La protesta fue lanzada por la Confederación de Transporte Automotor de Cargas (CATAC), pero no es acompañada por las otras dos organizaciones que nuclean a los dueños de camiones, FADEEAC y la CNTA, que por ahora abonan a una salida negociada. Anoche hubo un intento de conciliación en oficinas de la AFIP, que no prosperó.
Ayer muy pocos camiones llegaron a los puertos. En los del Gran Rosario, de donde salen 70% de las exportaciones agrícolas, operaron sólo 1.400 unidades, la mitad de lo normal en esta época del año. En Necochea y Bahía Blanca directamente no hubo ingresos.
Los exportadores agrícolas manifestaron su preocupación por el conflicto. "Alguien tendrá que encontrar la solución, porque no hay libertad de tránsito para los camiones y las fábricas tendrán que dejar de operar. Si esto sigue, habrá incumplimiento de los contratos" de exportación, indicó una fuente del sector. Cada día de demora de un barco en el puerto implica U$S 50.000.
Pero son los productores los que podrían pasarla peor, ya que han iniciado la cosecha de maíz y girasol, y faltan pocas semana para levantar la soja. El agro espera una cosecha récord de unas 90 millones de toneladas. Para movilizarla hacia los puertos y acopios, se requerirán 2,3 millones de viajes de camión.

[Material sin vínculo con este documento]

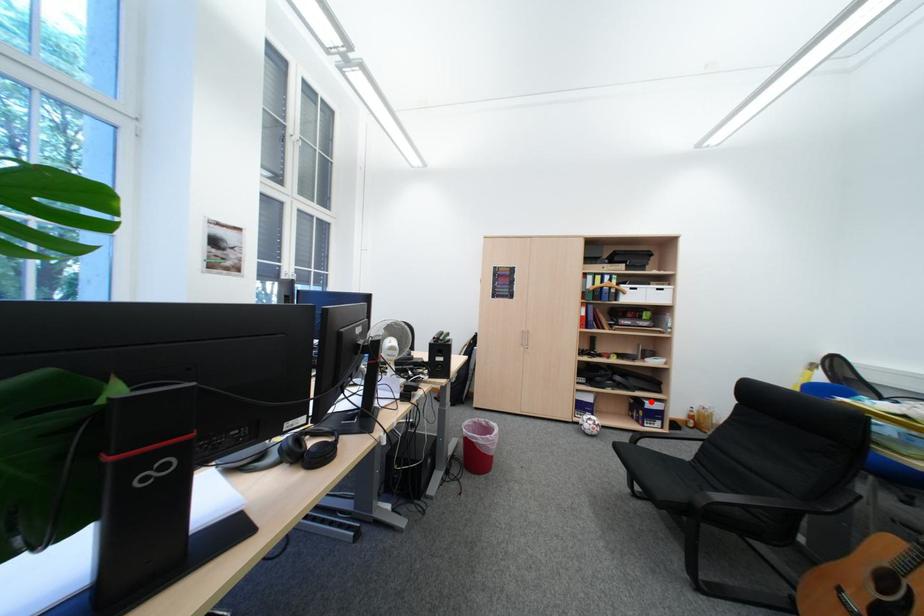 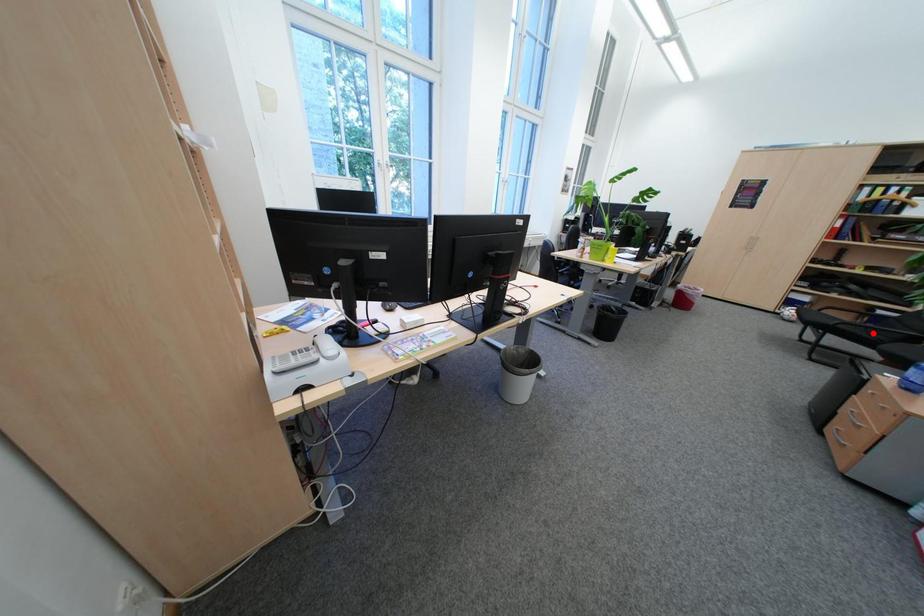 I am providing you with two images of the same scene from different viewpoints. A red point is marked on the first image and another point is marked on the second image. Do the highlighted points in image1 and image2 indicate the same real-world spot?

No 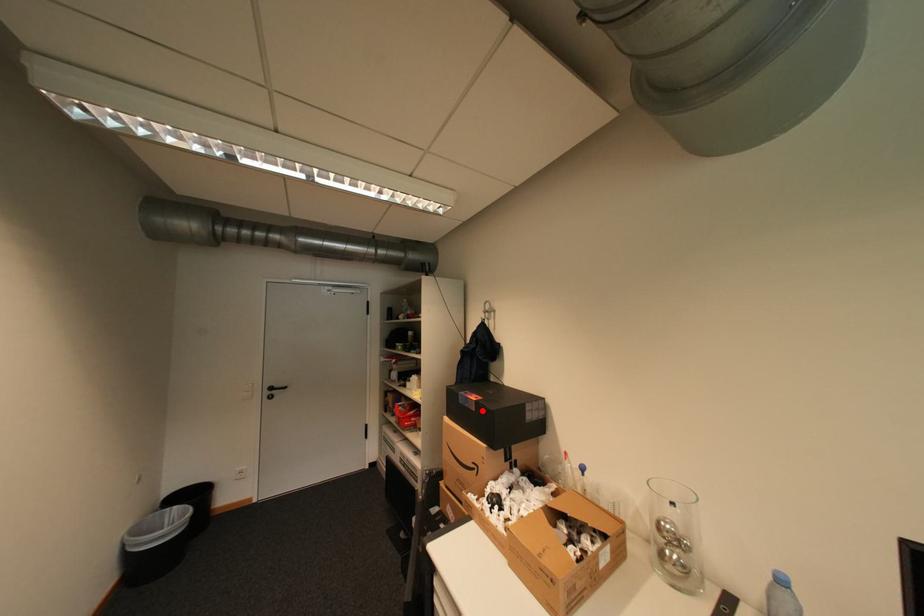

Como en otros años, los transportistas reclaman una fuerte mejora de las tarifas (el sector pide una suba de cerca del 30%, mientras que los "dadores de carga" han ofertado hasta ahora un 18%). Pero esta vez hay otros ingredientes: por caso, CATAC exige que esa tarifa tenga vigencia a lo largo de todo el año, para evitar las bajas que se producen a mediados de año, cuando termina la cosecha. "Es un disparate: sería como exigir que un hotel de Mar del Plata cobre lo mismo en verano que en invierno", indicó uno de los negociadores por los productores y las cooperativas, que defienden la libertad en el mercado de los fletes.

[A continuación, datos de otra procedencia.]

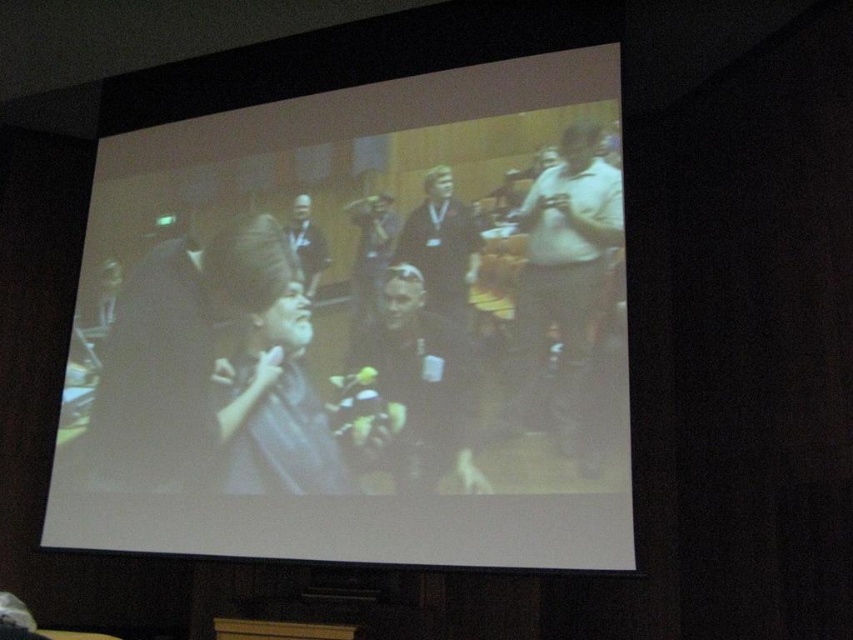 Between matte black shirt at center and dark gray suit at center, which one has more height?

matte black shirt at center is taller.

Is matte black shirt at center bigger than dark gray suit at center?

Yes, matte black shirt at center is bigger than dark gray suit at center.

Describe the element at coordinates (270, 369) in the screenshot. The image size is (853, 640). I see `matte black shirt at center` at that location.

Locate an element on the screen. The image size is (853, 640). matte black shirt at center is located at coordinates (270, 369).

Is matte black laptop at center positioned at the back of matte black shirt at center?

No, matte black laptop at center is in front of matte black shirt at center.

Measure the distance between point (x=572, y=256) and camera.

Point (x=572, y=256) is 3.46 meters from camera.

Image resolution: width=853 pixels, height=640 pixels. In order to click on matte black laptop at center in this screenshot , I will do `click(352, 332)`.

Is dark gray shirt at center positioned before matte black shirt at center?

No, it is not.

Between point (267, 244) and point (259, 234), which one is positioned in front?

Point (267, 244) is in front.

I want to click on dark gray shirt at center, so click(x=183, y=356).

Por cierto que la presencia de los camioneros de Moyano apoyando a sus propios patrones también desata conjeturas de todo tipo. Esta adhesión se justifica con el argumento de que dichos trabajadores no pueden ser blanqueados por la precaria situación de los empresarios del transporte. Pero del otro lado se especula con intenciones menos ingenuas: sugieren que Moyano y su troupe pretenden forzar al Gobierno a que regule el mercado y así lograr que los viajes se cobren en "destino", es decir que sean los exportadores quienes deban pagar los fletes y no el productor. Según la hipótesis, el sector podría así negociar directamente con una decena de empresas, y no con 200.000 chacareros.